### Dataset entries
○ ○ ○ ○ ○ ○ ○
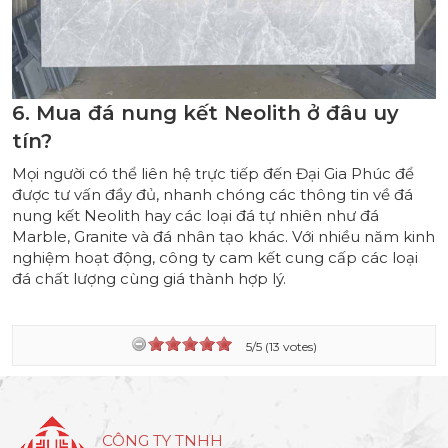
6. Mua đá nung kết Neolith ở đâu uy
tín?
Mọi người có thể liên hệ trực tiếp đến
Đại Gia Phúc
để
được tư vấn đầy đủ, nhanh chóng các thông tin về đá
nung kết Neolith hay các loại đá tự nhiên như
đá
Marble
, Granite và
đá nhân tạo
khác. Với nhiều năm kinh
nghiệm hoạt động, công ty cam kết cung cấp các loại
đá chất lượng cùng giá thành hợp lý.
5/5 (13 votes)
CÔNG TY TNHH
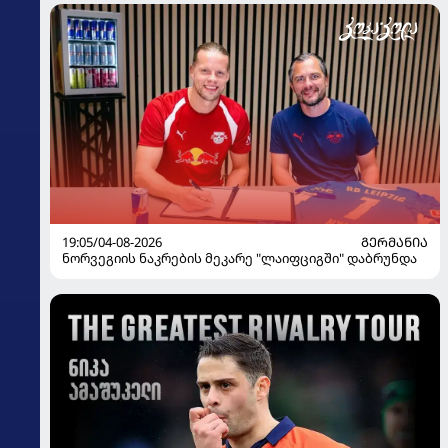
19:05/04-08-2026
ᲒᲔᲠᲛᲐᲜᲘᲐ
ნორვეგიის ნაკრების მეკარე "ლაიფციგში" დაბრუნდა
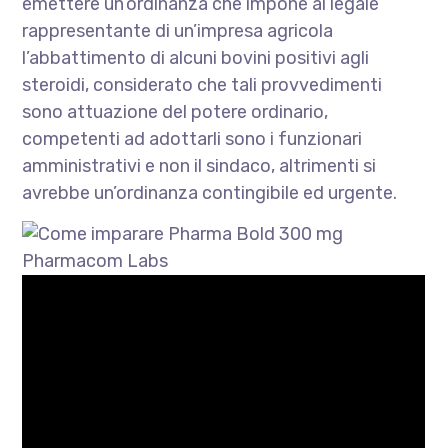
emettere un’ordinanza che impone al legale
rappresentante di un’impresa agricola
l’abbattimento di alcuni bovini positivi agli
steroidi, considerato che tali provvedimenti
sono attuazione del potere ordinario,
competenti ad adottarli sono i funzionari
amministrativi e non il sindaco, altrimenti si
avrebbe un’ordinanza contingibile ed urgente.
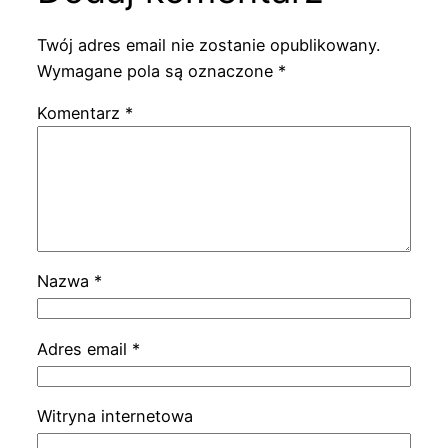
Twój adres email nie zostanie opublikowany.
Wymagane pola są oznaczone
*
Komentarz
*
Nazwa
*
Adres email
*
Witryna internetowa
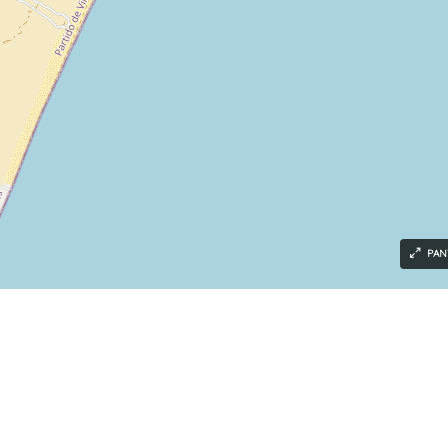
PAN
Tu inmo
Aveni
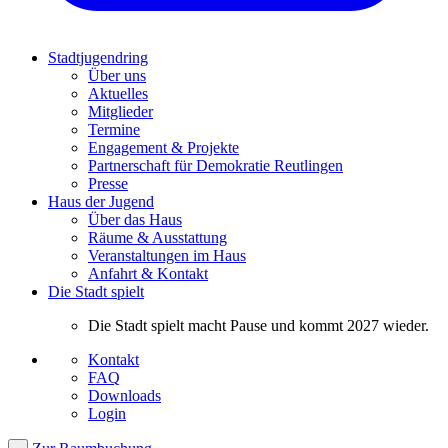
Stadtjugendring
Über uns
Aktuelles
Mitglieder
Termine
Engagement & Projekte
Partnerschaft für Demokratie Reutlingen
Presse
Haus der Jugend
Über das Haus
Räume & Ausstattung
Veranstaltungen im Haus
Anfahrt & Kontakt
Die Stadt spielt
Die Stadt spielt macht Pause und kommt 2027 wieder.
Kontakt
FAQ
Downloads
Login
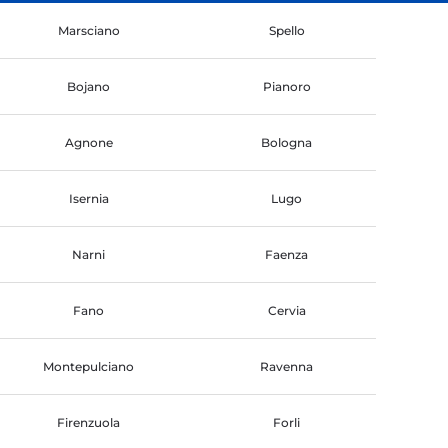
Marsciano
Spello
Bojano
Pianoro
Agnone
Bologna
Isernia
Lugo
Narni
Faenza
Fano
Cervia
Montepulciano
Ravenna
Firenzuola
Forli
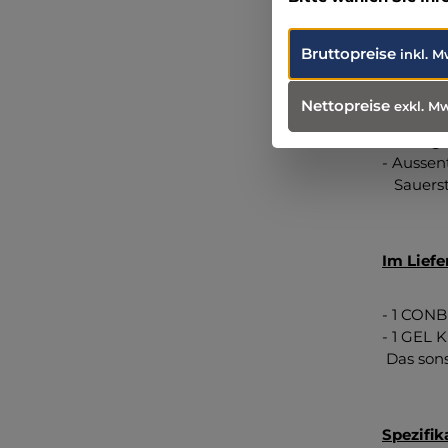
- Deckel
- DIN A
- Sicherh
Bruttopreise
inkl. M
- hochfe
- abnhem
Nettopreise
exkl. M
- integr
Hüftgu
- Aussen
Sauerst
Im Lief
- 1 CON
- 1 GEL 
Das sons
Spezifik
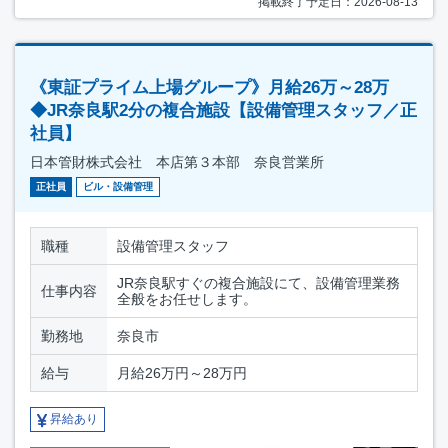
掲載終了予定日：2026-08-13
《東証プライム上場グループ》月給26万～28万
◆JR奈良駅2分の複合施設【設備管理スタッフ／正
社員】
日本管財株式会社 本店第３本部 奈良営業所
正社員
ビル・設備管理
職種
設備管理スタッフ
JR奈良駅すぐの複合施設にて、設備管理業務
仕事内容
全般をお任せします。
勤務地
奈良市
給与
月給26万円～28万円
昇給あり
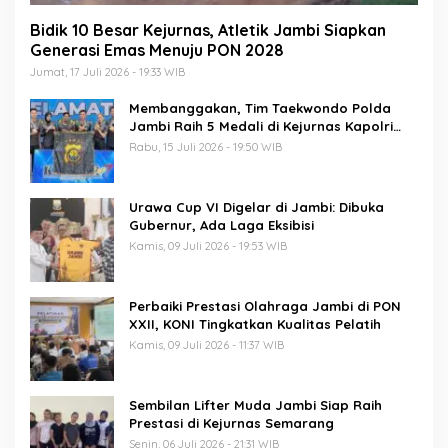
Bidik 10 Besar Kejurnas, Atletik Jambi Siapkan
Generasi Emas Menuju PON 2028
Jumat, 17 Juli 2026 - 19:33 WIB
Membanggakan, Tim Taekwondo Polda
Jambi Raih 5 Medali di Kejurnas Kapolri
Cup 7
Rabu, 15 Juli 2026 - 19:50 WIB
Urawa Cup VI Digelar di Jambi: Dibuka
Gubernur, Ada Laga Eksibisi
Kamis, 09 Juli 2026 - 19:53 WIB
Perbaiki Prestasi Olahraga Jambi di PON
XXII, KONI Tingkatkan Kualitas Pelatih
Kamis, 09 Juli 2026 - 11:37 WIB
Sembilan Lifter Muda Jambi Siap Raih
Prestasi di Kejurnas Semarang
Senin, 06 Juli 2026 - 21:31 WIB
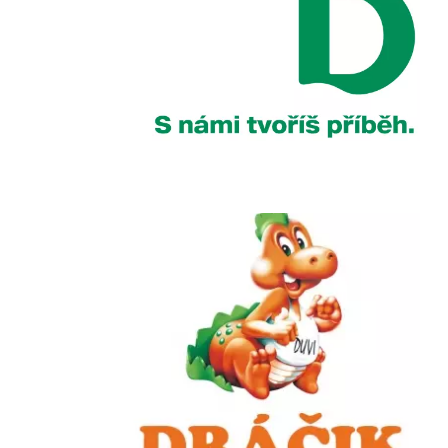
Chain: Dráčik
Position count: 0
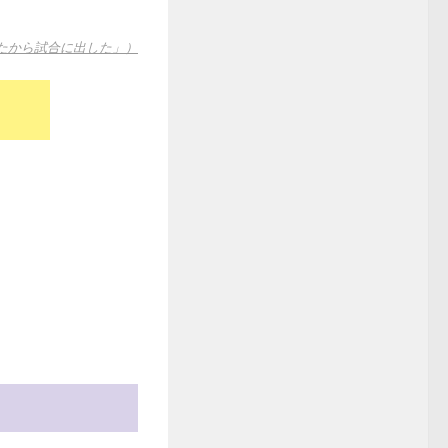
たから試合に出した」）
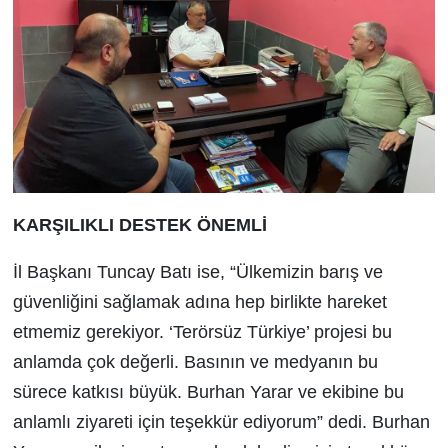
KARŞILIKLI DESTEK ÖNEMLİ
İl Başkanı Tuncay Batı ise, “Ülkemizin barış ve
güvenliğini sağlamak adına hep birlikte hareket
etmemiz gerekiyor. ‘Terörsüz Türkiye’ projesi bu
anlamda çok değerli. Basının ve medyanın bu
sürece katkısı büyük. Burhan Yarar ve ekibine bu
anlamlı ziyareti için teşekkür ediyorum” dedi. Burhan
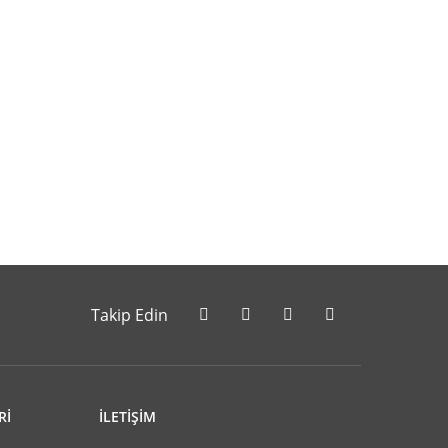
letebilirsiniz.
Takip Edin
Rİ
İLETİŞİM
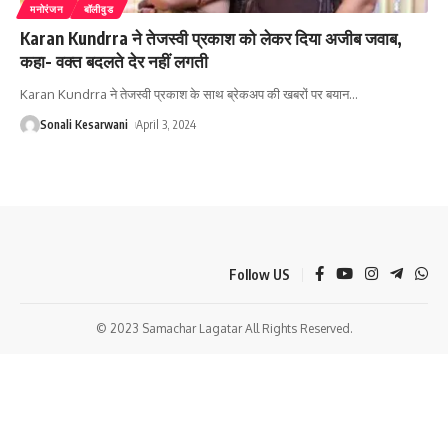
मनोरंजन
बॉलीवुड
Karan Kundrra ने तेजस्वी प्रकाश को लेकर दिया अजीब जवाब,
कहा- वक्त बदलते देर नहीं लगती
Karan Kundrra ने तेजस्वी प्रकाश के साथ ब्रेकअप की खबरों पर बयान
…
Sonali Kesarwani
April 3, 2024
Follow US
© 2023 Samachar Lagatar All Rights Reserved.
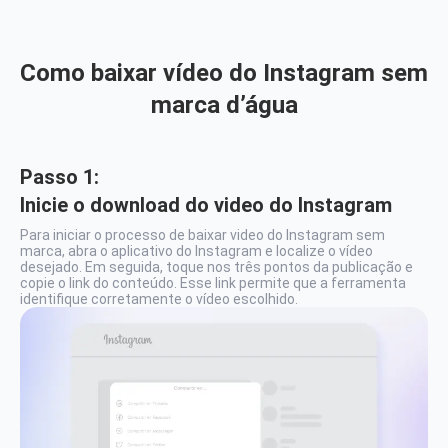
Como baixar vídeo do
Instagram sem
marca d’água
Passo 1:
Inicie o download do video do Instagram
Para iniciar o processo de baixar video do Instagram sem
marca, abra o aplicativo do Instagram e localize o vídeo
desejado. Em seguida, toque nos três pontos da publicação e
copie o link do conteúdo. Esse link permite que a ferramenta
identifique corretamente o vídeo escolhido.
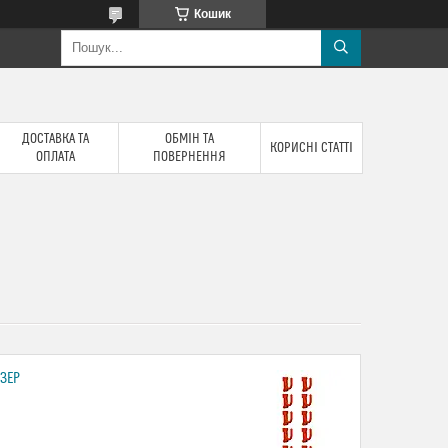
Кошик
ДОСТАВКА ТА
ОБМІН ТА
КОРИСНІ СТАТТІ
ОПЛАТА
ПОВЕРНЕННЯ
ЗЕР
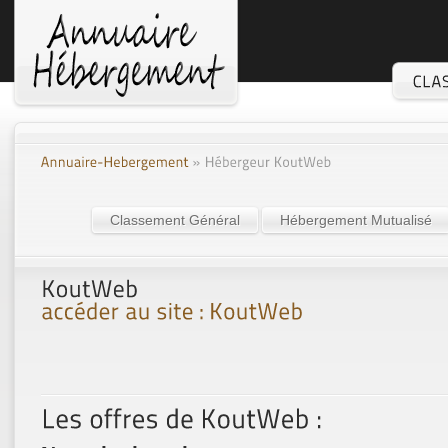
Classement Général
Hébergement Mutualisé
○ ○ ○ ○ ○ ○ ○
### WHAT THE EXERCISE ASKS
Output all of the data exactly as it stands, minus any images.

### WRITTEN SOLUTION
6. Mua đá nung kết Neolith ở đâu uy
tín?
Mọi người có thể liên hệ trực tiếp đến
Đại Gia Phúc
để
được tư vấn đầy đủ, nhanh chóng các thông tin về đá
nung kết Neolith hay các loại đá tự nhiên như
đá
Marble
, Granite và
đá nhân tạo
khác. Với nhiều năm kinh
nghiệm hoạt động, công ty cam kết cung cấp các loại
đá chất lượng cùng giá thành hợp lý.
5/5 (13 votes)
CÔNG TY TNHH
19:05/04-08-2026
ᲒᲔᲠᲛᲐᲜᲘᲐ
ნორვეგიის ნაკრების მეკარე "ლაიფციგში" დაბრუნდა
emettere un’ordinanza che impone al legale
rappresentante di un’impresa agricola
l’abbattimento di alcuni bovini positivi agli
steroidi, considerato che tali provvedimenti
sono attuazione del potere ordinario,
competenti ad adottarli sono i funzionari
amministrativi e non il sindaco, altrimenti si
avrebbe un’ordinanza contingibile ed urgente.
Twój adres email nie zostanie opublikowany.
Wymagane pola są oznaczone
*
Komentarz
*
Nazwa
*
Adres email
*
Witryna internetowa
PAN
Tu inmo
Aveni
Stadtjugendring
Über uns
Aktuelles
Mitglieder
Termine
Engagement & Projekte
Partnerschaft für Demokratie Reutlingen
Presse
Haus der Jugend
Über das Haus
Räume & Ausstattung
Veranstaltungen im Haus
Anfahrt & Kontakt
Die Stadt spielt
Die Stadt spielt macht Pause und kommt 2027 wieder.
Kontakt
FAQ
Downloads
Login
Marsciano
Spello
Bojano
Pianoro
Agnone
Bologna
Isernia
Lugo
Narni
Faenza
Fano
Cervia
Montepulciano
Ravenna
Firenzuola
Forli
- Deckel
- DIN A
- Sicherh
Bruttopreise
inkl. M
- hochfe
- abnhem
Nettopreise
exkl. M
- integr
Hüftgu
- Aussen
Sauerst
Im Lief
- 1 CON
- 1 GEL 
Das sons
Spezifik
掲載終了予定日：2026-08-13
《東証プライム上場グループ》月給26万～28万
◆JR奈良駅2分の複合施設【設備管理スタッフ／正
社員】
日本管財株式会社 本店第３本部 奈良営業所
正社員
ビル・設備管理
職種
設備管理スタッフ
JR奈良駅すぐの複合施設にて、設備管理業務
仕事内容
全般をお任せします。
勤務地
奈良市
給与
月給26万円～28万円
昇給あり
Bidik 10 Besar Kejurnas, Atletik Jambi Siapkan
Generasi Emas Menuju PON 2028
Jumat, 17 Juli 2026 - 19:33 WIB
Membanggakan, Tim Taekwondo Polda
Jambi Raih 5 Medali di Kejurnas Kapolri
Cup 7
Rabu, 15 Juli 2026 - 19:50 WIB
Urawa Cup VI Digelar di Jambi: Dibuka
Gubernur, Ada Laga Eksibisi
Kamis, 09 Juli 2026 - 19:53 WIB
Perbaiki Prestasi Olahraga Jambi di PON
XXII, KONI Tingkatkan Kualitas Pelatih
Kamis, 09 Juli 2026 - 11:37 WIB
Sembilan Lifter Muda Jambi Siap Raih
Prestasi di Kejurnas Semarang
Senin, 06 Juli 2026 - 21:31 WIB
Chain: Dráčik
Position count: 0
たから試合に出した」）
KARŞILIKLI DESTEK ÖNEMLİ
İl Başkanı Tuncay Batı ise, “Ülkemizin barış ve
güvenliğini sağlamak adına hep birlikte hareket
etmemiz gerekiyor. ‘Terörsüz Türkiye’ projesi bu
anlamda çok değerli. Basının ve medyanın bu
sürece katkısı büyük. Burhan Yarar ve ekibine bu
anlamlı ziyareti için teşekkür ediyorum” dedi. Burhan
letebilirsiniz.
Takip Edin
Rİ
İLETİŞİM
मनोरंजन
बॉलीवुड
Karan Kundrra ने तेजस्वी प्रकाश को लेकर दिया अजीब जवाब,
कहा- वक्त बदलते देर नहीं लगती
Karan Kundrra ने तेजस्वी प्रकाश के साथ ब्रेकअप की खबरों पर बयान
…
Sonali Kesarwani
April 3, 2024
Follow US
© 2023 Samachar Lagatar All Rights Reserved.
Como baixar vídeo do
Instagram sem
marca d’água
Passo 1:
Inicie o download do video do Instagram
Para iniciar o processo de baixar video do Instagram sem
marca, abra o aplicativo do Instagram e localize o vídeo
desejado. Em seguida, toque nos três pontos da publicação e
copie o link do conteúdo. Esse link permite que a ferramenta
identifique corretamente o vídeo escolhido.
Кошик
ДОСТАВКА ТА
ОБМІН ТА
КОРИСНІ СТАТТІ
ОПЛАТА
ПОВЕРНЕННЯ
ЗЕР
Classement Général
Hébergement Mutualisé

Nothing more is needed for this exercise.